Diese Wärme-Bewegung entsteht, wenn sich zwei entgegengesetzte Elemente entgegentreten; zwischen dem positiven und dem negativen Element entsteht eine Hitze verursachende Bewegung, wodurch das Feuer hervorbricht. 

Gärung ist eine Feuertätigkeit; 

Einäscherung ist eine Feuertätigkeit; 

Geburt ist das Ergebnis eines Feuers. 

Das hermetische Feuer ist eine innere Gärung, durch die sich der Mensch für und durch den Geist erwärmt fühlt. 

Beseelung ist ein Feuer; 

Fanatismus ist ein Feuer; 

aber auch reine Spiritualität ist eine Feuertätigkeit. 

Sobald die Seele von dem Geist erwärmt wird, schlägt ein beseelendes Feuer durch den Menschen, aufgrund dessen er das Grobstoffliche von dem subtil Spirituellen trennt. 

Es ist unmöglich, einen spirituellen Weg unbeseelt zu erforschen. 

Spiritualität hat Beseelung nötig, und kann niemals in einem gesetzestreuen Pflichtgefühl bestehen. 

Pflichtgefühl weckt kein Seelenfeuer, weil der Geist fernbleibt. 

Der pflichttreueste Mensch braucht kein spiritueller Mensch zu sein, aber jeder spirituelle Mensch ist beseelt. 

Nicht durch Fanatismus für die eine oder andere Bewegung, sondern immer durch eine unausrottbare Liebe für jede spirituelle Aktivität. 

Solche Menschen können ohne Spiritualität nicht leben und förmliche religiöse Pflichterfüllungen genügen ihnen niemals. 

Dieser Mensch lebt in einem ständigen Konflikt mit seinem löwenartigen Raubtierwesen und versucht um jeden Preis, diesem Löwen seine Flügel anzulegen. 

Das feurige Wesen des Persönlichkeitslöwen lehnt sich gegen die Flügel von Intuition und Gewissen auf, weil es dadurch seine Löwenart verleugnen muß. 

Dennoch ist es dieser Löwe, der sich identifizieren muß mit 

der Taube der Weisheit und des Friedens; dem Pelikan des Opfers; 

und dem Phönix der Wiederauferstehung. 

Alle Spiritualität steht eigentlich in direktem Gegensatz zu den Denkmethoden des Löwen der Persönlichkeit, und dennoch wohnt in ihm die Möglichkeit, zu fliegen, um den Himmeln entgegenzueilen. 
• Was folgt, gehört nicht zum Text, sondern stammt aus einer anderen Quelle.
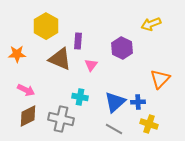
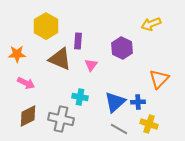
orange triangle: moved 1 px left
pink arrow: moved 7 px up
gray line: moved 5 px right
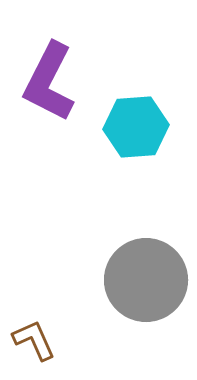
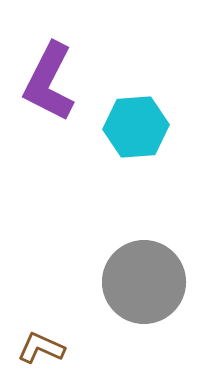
gray circle: moved 2 px left, 2 px down
brown L-shape: moved 7 px right, 8 px down; rotated 42 degrees counterclockwise
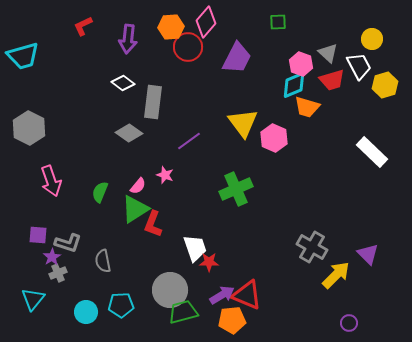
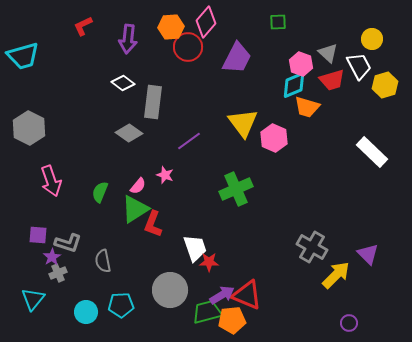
green trapezoid at (183, 312): moved 24 px right
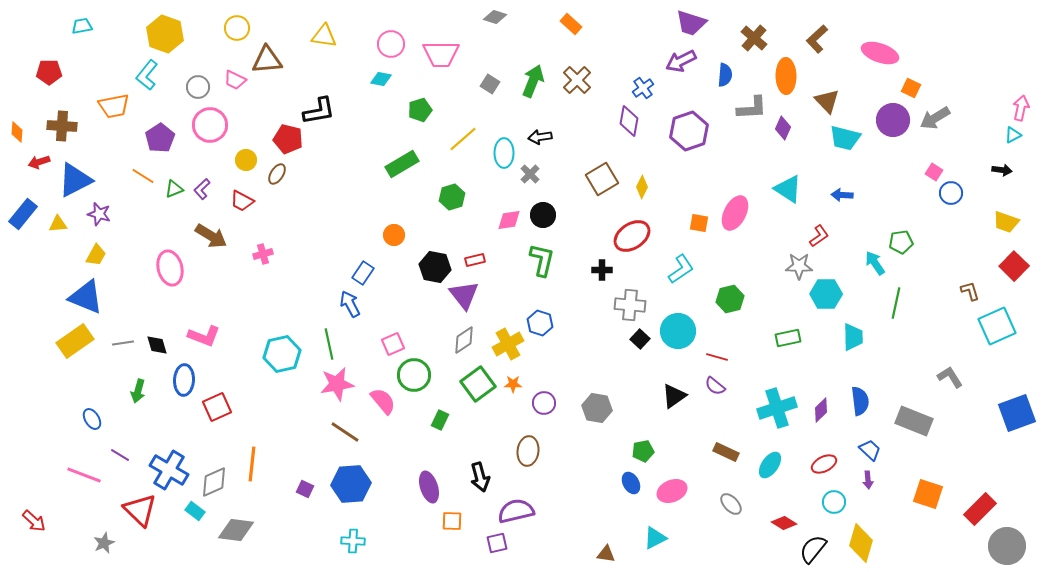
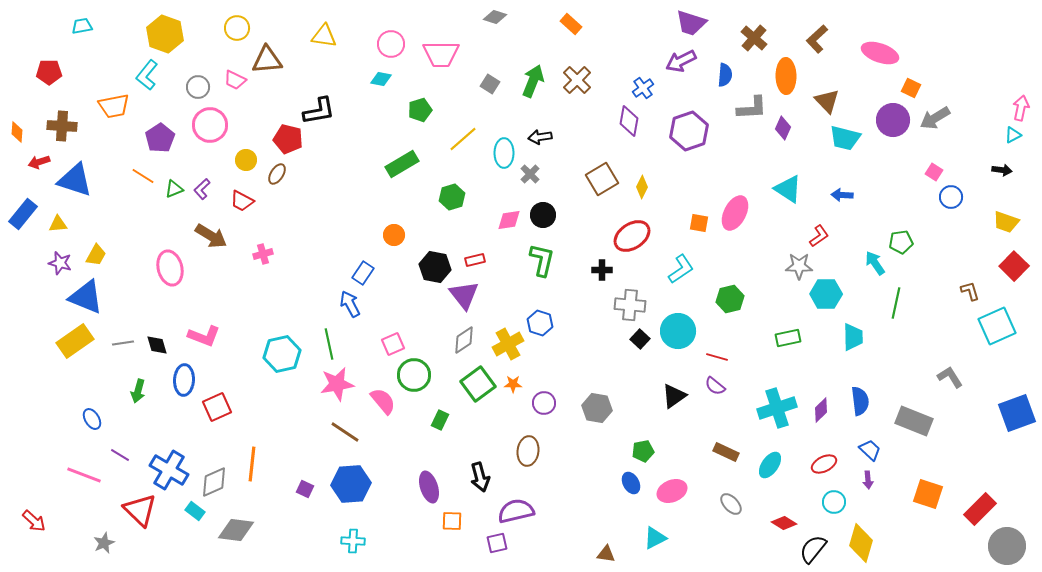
blue triangle at (75, 180): rotated 45 degrees clockwise
blue circle at (951, 193): moved 4 px down
purple star at (99, 214): moved 39 px left, 49 px down
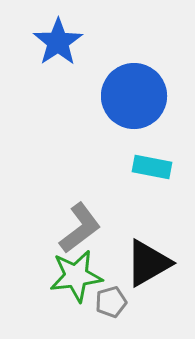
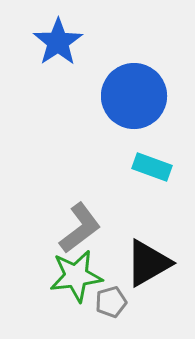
cyan rectangle: rotated 9 degrees clockwise
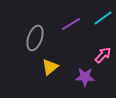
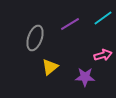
purple line: moved 1 px left
pink arrow: rotated 30 degrees clockwise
Aus eigener Kraft wird dieser Löwe das niemals vermögen, sein Löwenfeuer bringt ihn niemals über den Dschungel des irdischen Kampfes hinaus, darum muß eine andere Feuerkraft vorhanden sein und hierin liegt das Geheimnis der hermetischen Kunst. 

Der Hermetische Weise spricht nicht über dieses geheimnisvolle Feuer, weil eine kleine intellektuelle, egozentrisch ausgerichtete Gärung genügt, um in dem Organismus des Menschen Schaden zu verursachen. 

Der okkulte, intellektuelle, willensstarke Mensch gebraucht sein Lebens- oder sexuelles Feuer, um den Geist zu zwingen, sich seiner Seele bekanntzumachen. 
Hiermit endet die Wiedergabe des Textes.